#### Source data:
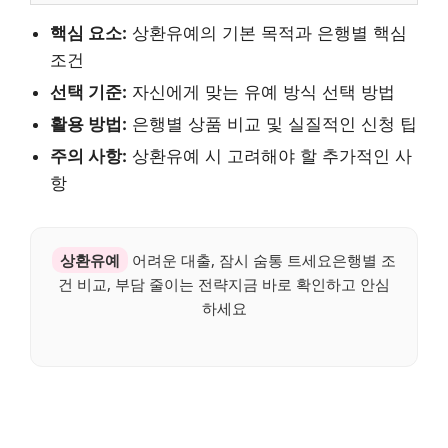
핵심 요소:
상환유예의 기본 목적과 은행별 핵심
조건
선택 기준:
자신에게 맞는 유예 방식 선택 방법
활용 방법:
은행별 상품 비교 및 실질적인 신청 팁
주의 사항:
상환유예 시 고려해야 할 추가적인 사
항
상환유예
어려운 대출, 잠시 숨통 트세요은행별 조
건 비교, 부담 줄이는 전략지금 바로 확인하고 안심
하세요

#### Task description:
Write out the whole listing exactly. Pictures stay out.

#### Result:
핵심 요소:
상환유예의 기본 목적과 은행별 핵심
조건
선택 기준:
자신에게 맞는 유예 방식 선택 방법
활용 방법:
은행별 상품 비교 및 실질적인 신청 팁
주의 사항:
상환유예 시 고려해야 할 추가적인 사
항
상환유예
어려운 대출, 잠시 숨통 트세요은행별 조
건 비교, 부담 줄이는 전략지금 바로 확인하고 안심
하세요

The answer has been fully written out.